Rugby has been hit with a fresh setback after the July Test matches have all been postponed due to the coronavirus, World Rugby announced on Friday, saying they were impossible given ongoing quarantine and travel restrictions.
It is a major blow to rugby federations who have been suffering a slump in revenues since the pandemic brought professional sport worldwide to a halt.
“Extended travel and quarantine restrictions that apply to numerous countries, and concerns over adequate player preparation time, mean that any sort of cross-border international rugby competition cannot be hosted in July,” World Rugby said in a statement.
Ireland and Fiji had been due to visit cash-strapped Australia, New Zealand were to host Wales and Scotland, and England were set to visit Japan in what is a key period for the sport. Scotland and Georgia were also scheduled to tour world champions South Africa.
“All parties, including member unions, international competitions, professional club competitions and international rugby players, will be involved in the continued evaluation of potential contingency options with a view to achieving an aligned calendar for the remainder of the year,” World Rugby said.

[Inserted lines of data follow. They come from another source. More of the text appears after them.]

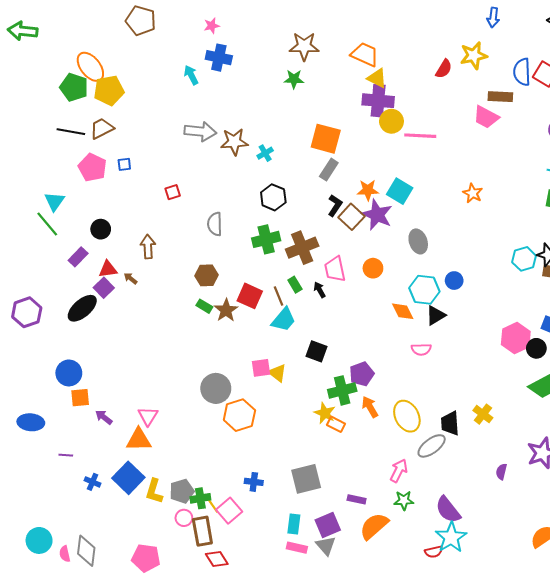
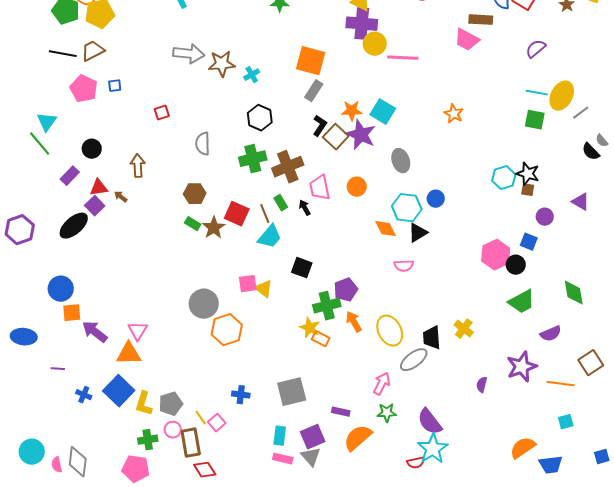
purple arrow: (104, 417) -> (95, 332), size x1.5
green cross: (200, 498) -> (148, 440), moved
pink square: (229, 511) -> (217, 423), size x0.7

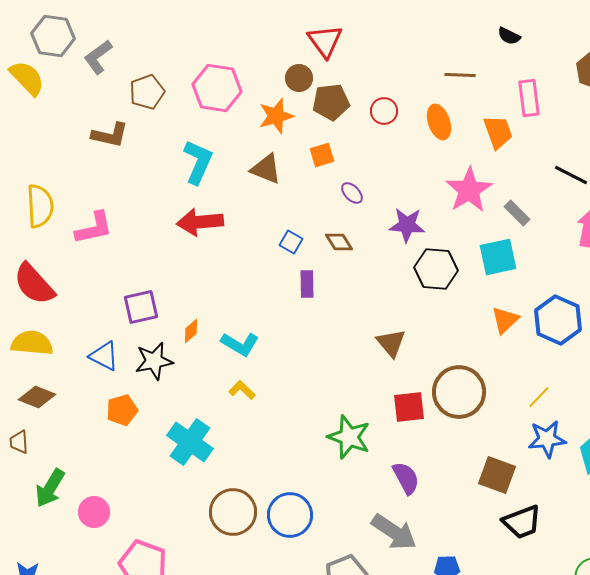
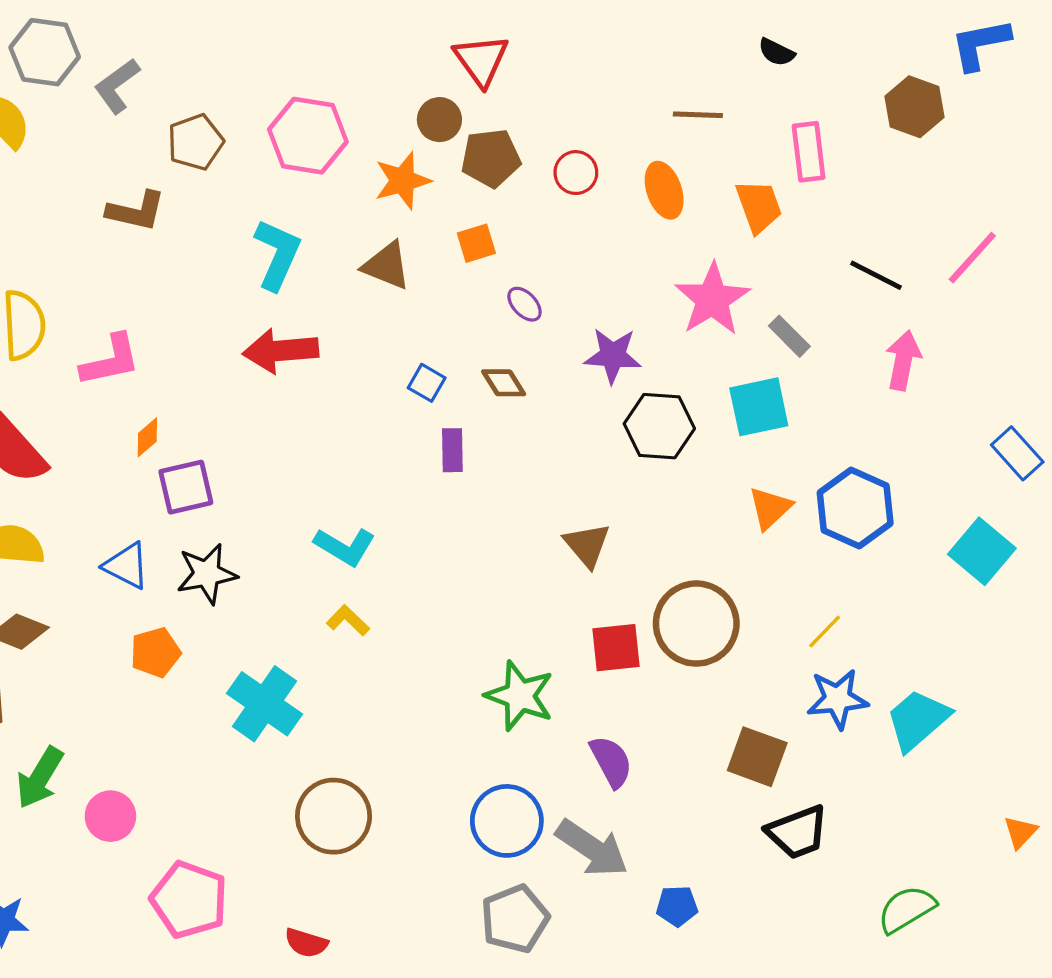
orange diamond: (191, 331) -> (147, 437), moved
blue circle: (290, 515) -> (507, 821), moved

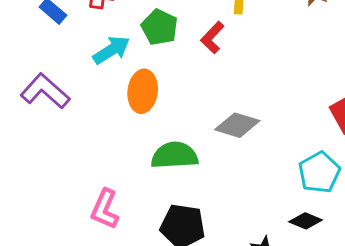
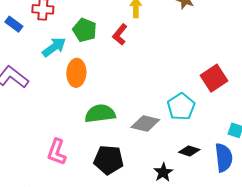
gray diamond: (237, 125) -> (145, 124), moved
cyan pentagon: (319, 172) -> (181, 107), moved

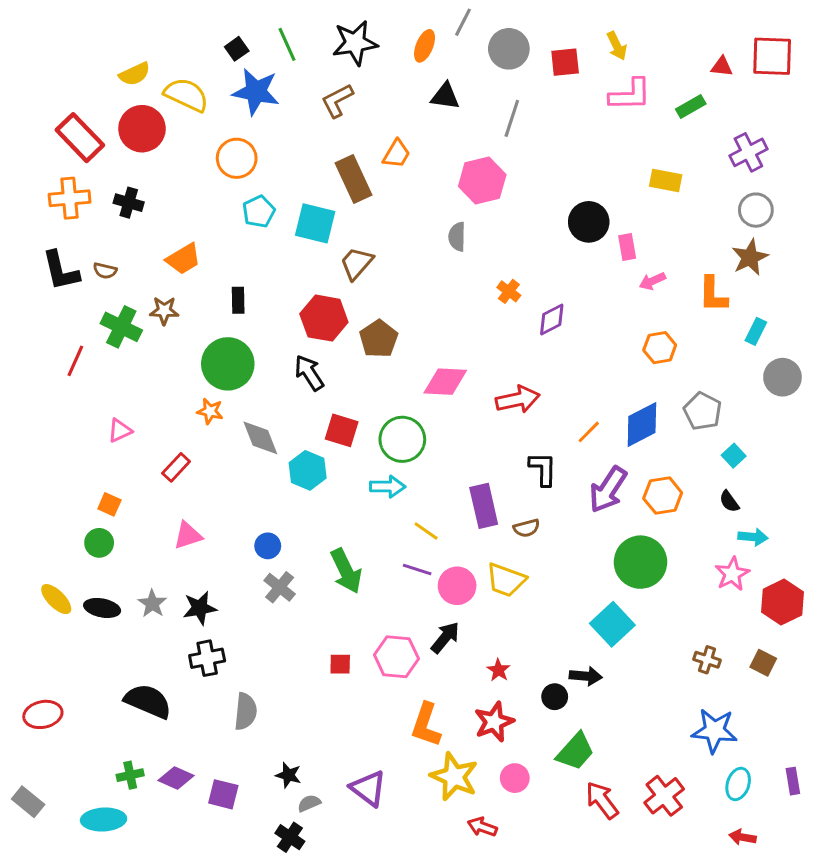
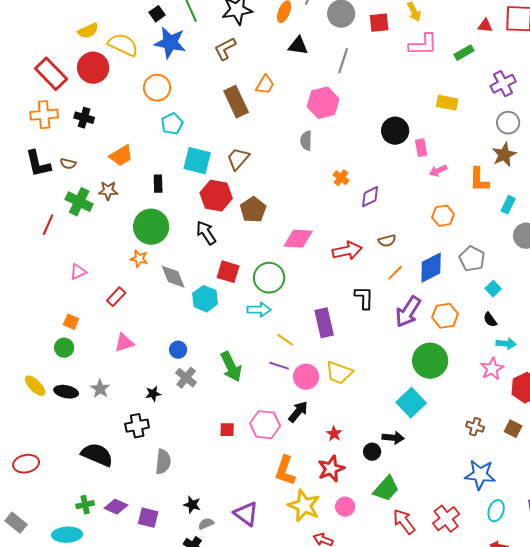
cyan square: (315, 223) -> (197, 161), moved
brown semicircle: (527, 528) -> (387, 241), moved
black star: (200, 608) -> (153, 394), moved, size x0.7

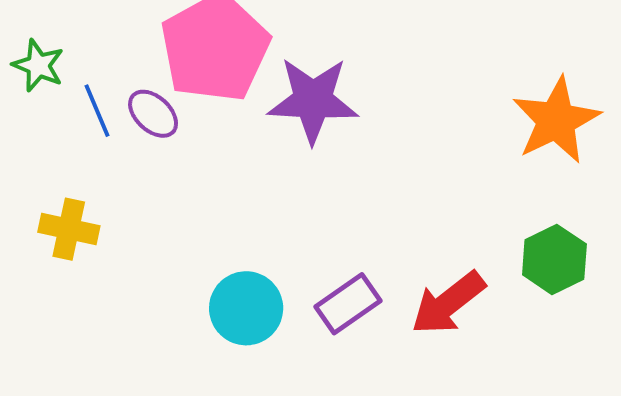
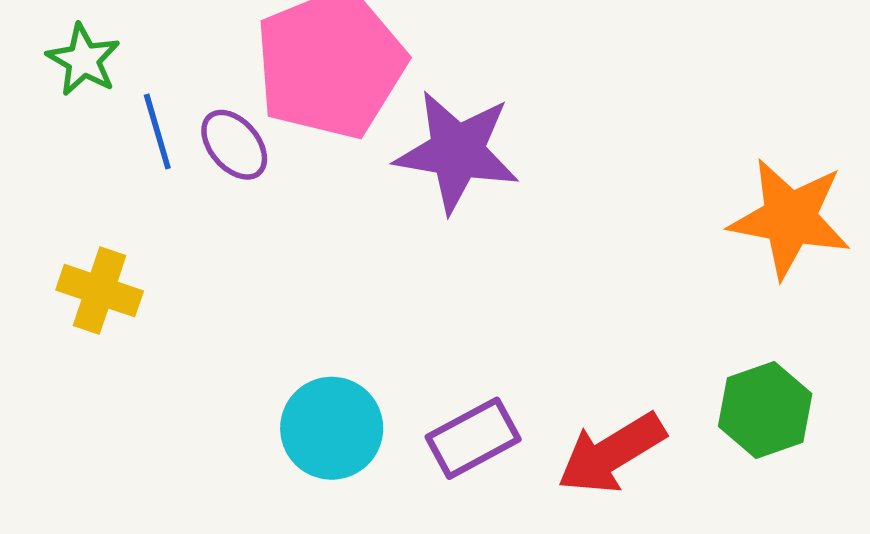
orange star: (556, 120) -> (790, 218), turned 30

“All decision-making will be entirely contingent on national government travel, quarantine and health advice and important player welfare and hosting considerations in line with return-to-rugby guidance recently published by World Rugby.”
The decision had been widely expected by the southern hemisphere nations, who also have concerns about the four-nation Rugby Championship — featuring New Zealand, South Africa, Australia and Argentina — which is due to start in August.
“With so much uncertainty around international travel because of the COVID-19 pandemic, the decision was really taken out of our hands,” New Zealand Rugby chief Mark Robinson said.
“From a New Zealand point of view, we are taking a pragmatic approach to the international Test programme.”
South Africa Rugby boss Jurie Roux said the Springboks were already evaluating potential contingency options.
“Any solution will have player health, welfare and appropriate return-to-play protocols at heart,” Roux said.
New Zealand and Australia are already in talks about a possible Test series later in the year, and Australian Rugby’s interim chief executive Rob Clarke said restoring the Ireland and Fiji fixtures remained a possibility.
“This was an outcome we were anticipating, and we are planning accordingly to host the fixtures later in the year, if possible, and will continue to work with World Rugby to identify a new window within the international calendar to stage the matches,” he said.